Austin Young (Tranimal, Fallen Fruit) is a multidisciplinary artist whose trademark style interprets a nuanced visual language of beauty, Pop culture, art history, folk art, and transgressive underground exuberance. Whether he’s working in a photography- and video-based modes of performative portraiture, engaging in assertive visibility for Queer culture, or advocating for a community-based resource sharing culture through the literal and metaphoric prism of public fruit trees, Young’s interest is in illustrating the sublime qualities of humanity that moves us all forward.
Originally from Reno, Nevada, studying at Parsons School in Paris, and currently living and working between Los Angeles and Puerto Vallarta, Mexico, from an early age, Young has invented novel ways of integrating his diverse interests and eclectic influences into a celebrated image-making career. Young’s practice grew from foundations in celebrity portraiture depicting figures from Margaret Cho to Debbie Harry, Diamanda Galas, Leigh Bowery, Jackie Beat, Alaska Thunderfuck, Siouxsie Sioux, and more in ways that confront personality and identity across gender roles and stereotypical societal constraints, to expansive practices in community engagement, books, performances, and urban agriculture.

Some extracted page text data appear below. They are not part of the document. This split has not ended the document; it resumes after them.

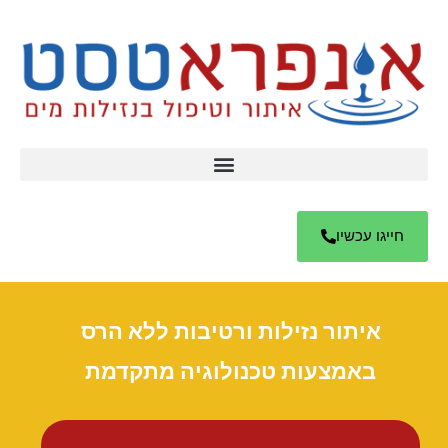
חייגו עכשיו
איתור נזילות ורטיבות ללא הרס
באמצעות טכנולוגיה מתקדמת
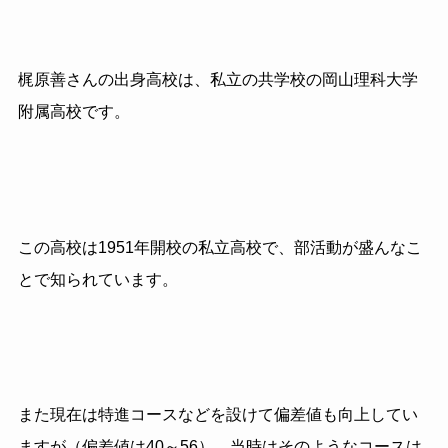
梶原善さんの出身高校は、私立の共学校の岡山理科大学
附属高校です。
この高校は1951年開校の私立高校で、部活動が盛んなこ
とで知られています。
また現在は特進コースなどを設けて偏差値も向上してい
ますが（偏差値は40～56）、当時はそのようなコースは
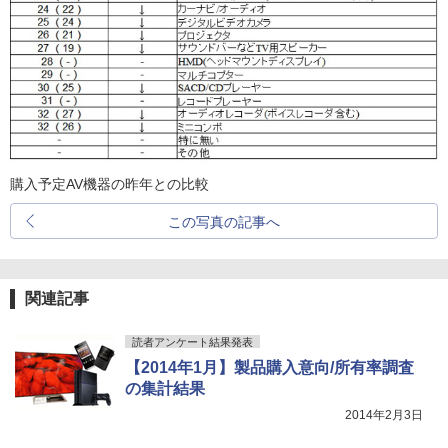
購入予定AV機器の昨年との比較
この写真の記事へ
関連記事
読者アンケート結果発表
【2014年1月】製品購入意向/所有率調査
の集計結果
2014年2月3日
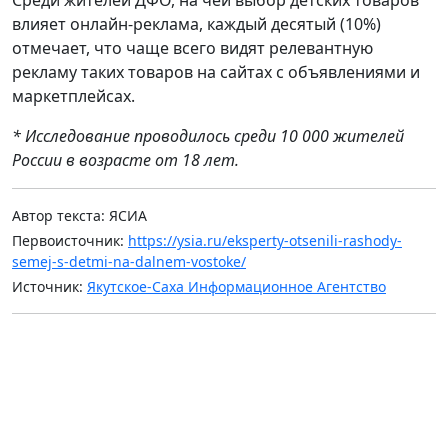
влияет онлайн-реклама, каждый десятый (10%)
отмечает, что чаще всего видят релевантную
рекламу таких товаров на сайтах с объявлениями и
маркетплейсах.
* Исследование проводилось среди 10 000 жителей
России в возрасте от 18 лет.
Автор текста: ЯСИА
Первоисточник:
https://ysia.ru/eksperty-otsenili-rashody-
semej-s-detmi-na-dalnem-vostoke/
Источник:
Якутское-Саха Информационное Агентство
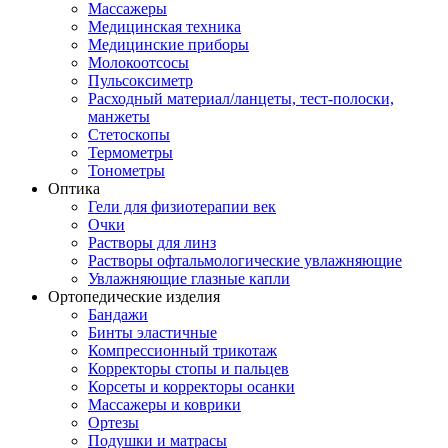
Массажеры
Медицинская техника
Медицинские приборы
Молокоотсосы
Пульсоксиметр
Расходный материал/ланцеты, тест-полоски,
манжеты
Стетоскопы
Термометры
Тонометры
Оптика
Гели для физиотерапии век
Очки
Растворы для линз
Растворы офтальмологические увлажняющие
Увлажняющие глазные капли
Ортопедические изделия
Бандажи
Бинты эластичные
Компрессионный трикотаж
Корректоры стопы и пальцев
Корсеты и корректоры осанки
Массажеры и коврики
Ортезы
Подушки и матрасы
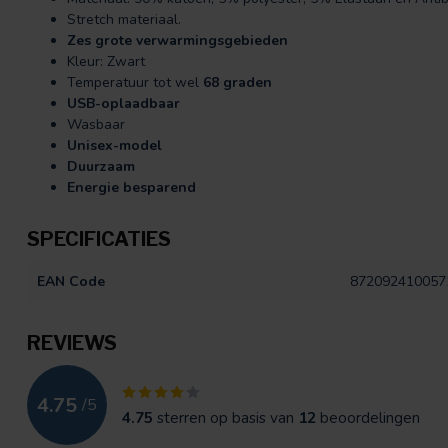
Stretch materiaal.
Zes grote verwarmingsgebieden
Kleur: Zwart
Temperatuur tot wel
68 graden
USB-oplaadbaar
Wasbaar
Unisex-model
Duurzaam
Energie besparend
SPECIFICATIES
EAN Code
872092410057
REVIEWS
4.75
/
5
4.75
sterren op basis van
12
beoordelingen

Young’s infamous Tranimal Workshop series (with Squeaky Blonde and Fade-Dra) is an experience of radical metamorphosis, transforming willing victims in a gender-bending styling assembly line. “I’ve been doing portraits of drag queens, transsexuals and androgynes since 1985,” he says. “I’m drawn to the spaces in between what society expects and what’s real. What is gender? What is beauty? Who are we supposed to be and who are we in fact?”
Young is also a cofounder of Fallen Fruit, a contemporary art collective that uses fruit as a material for projects, investigating the hyper-qualities of collaboration, and in its own way is also about challenging dominant paradigms. Using art as their starting point, they take direct action investigating cultural, economic, and ethnic oppression surrounding public and private fruit-bearing agriculture as a function of resources and colonial history. In addition to photography, video, cartography, tree adoption, and raucous jam-making parties, public fruit parks from Del Aire to Downtown LA, and decorative-arts juggernauts from Palermo to London—their includes public art projects, site specific commissions, and installations at museums, churches, gardens, palaces, and bespoke gathering places around the globe.
Whether creating flamboyant and gleeful transgressive portraiture, or encouraging the proliferation of public access to fruit trees, in a way, all of Austin’s work is about finding beauty and taking pleasure along the margins—and thereby bringing the margins closer to the center.